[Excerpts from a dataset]

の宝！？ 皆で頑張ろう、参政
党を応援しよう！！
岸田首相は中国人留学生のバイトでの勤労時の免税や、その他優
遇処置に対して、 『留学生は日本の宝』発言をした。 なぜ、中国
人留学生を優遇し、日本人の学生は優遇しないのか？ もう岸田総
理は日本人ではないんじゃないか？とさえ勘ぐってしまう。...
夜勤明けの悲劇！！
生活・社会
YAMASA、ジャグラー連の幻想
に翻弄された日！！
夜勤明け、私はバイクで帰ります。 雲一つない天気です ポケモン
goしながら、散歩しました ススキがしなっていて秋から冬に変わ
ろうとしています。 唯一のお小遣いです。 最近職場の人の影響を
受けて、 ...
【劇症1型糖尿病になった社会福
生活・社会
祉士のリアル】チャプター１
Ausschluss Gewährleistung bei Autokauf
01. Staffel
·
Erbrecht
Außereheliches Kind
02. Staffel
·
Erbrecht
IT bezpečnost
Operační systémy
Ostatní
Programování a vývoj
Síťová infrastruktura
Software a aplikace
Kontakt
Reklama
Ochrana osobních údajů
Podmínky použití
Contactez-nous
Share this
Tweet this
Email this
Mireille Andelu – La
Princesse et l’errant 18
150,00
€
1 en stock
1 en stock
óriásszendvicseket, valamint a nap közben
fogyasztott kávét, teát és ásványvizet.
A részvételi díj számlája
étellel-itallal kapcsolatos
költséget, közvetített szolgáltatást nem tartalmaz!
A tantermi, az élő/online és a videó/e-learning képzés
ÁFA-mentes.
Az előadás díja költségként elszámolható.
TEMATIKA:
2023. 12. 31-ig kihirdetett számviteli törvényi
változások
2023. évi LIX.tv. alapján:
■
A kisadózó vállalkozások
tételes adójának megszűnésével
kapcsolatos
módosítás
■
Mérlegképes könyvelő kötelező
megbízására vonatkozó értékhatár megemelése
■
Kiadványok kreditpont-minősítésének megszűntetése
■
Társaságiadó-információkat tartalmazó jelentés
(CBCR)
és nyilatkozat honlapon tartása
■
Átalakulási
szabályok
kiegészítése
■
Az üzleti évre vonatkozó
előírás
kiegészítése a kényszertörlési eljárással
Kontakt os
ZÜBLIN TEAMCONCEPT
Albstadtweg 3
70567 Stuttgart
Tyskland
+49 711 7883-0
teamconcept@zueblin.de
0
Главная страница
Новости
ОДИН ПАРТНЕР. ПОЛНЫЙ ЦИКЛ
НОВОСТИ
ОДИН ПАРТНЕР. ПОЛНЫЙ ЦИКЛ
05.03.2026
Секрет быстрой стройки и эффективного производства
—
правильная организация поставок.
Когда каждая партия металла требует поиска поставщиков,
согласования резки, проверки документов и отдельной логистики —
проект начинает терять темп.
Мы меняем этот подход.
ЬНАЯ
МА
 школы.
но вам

* [WHAT YOU NEED TO DO]: How many lines in the entries contain the string "kapcsolatos"? Give the number only.

* [OUTPUT FOR THIS TASK]: 2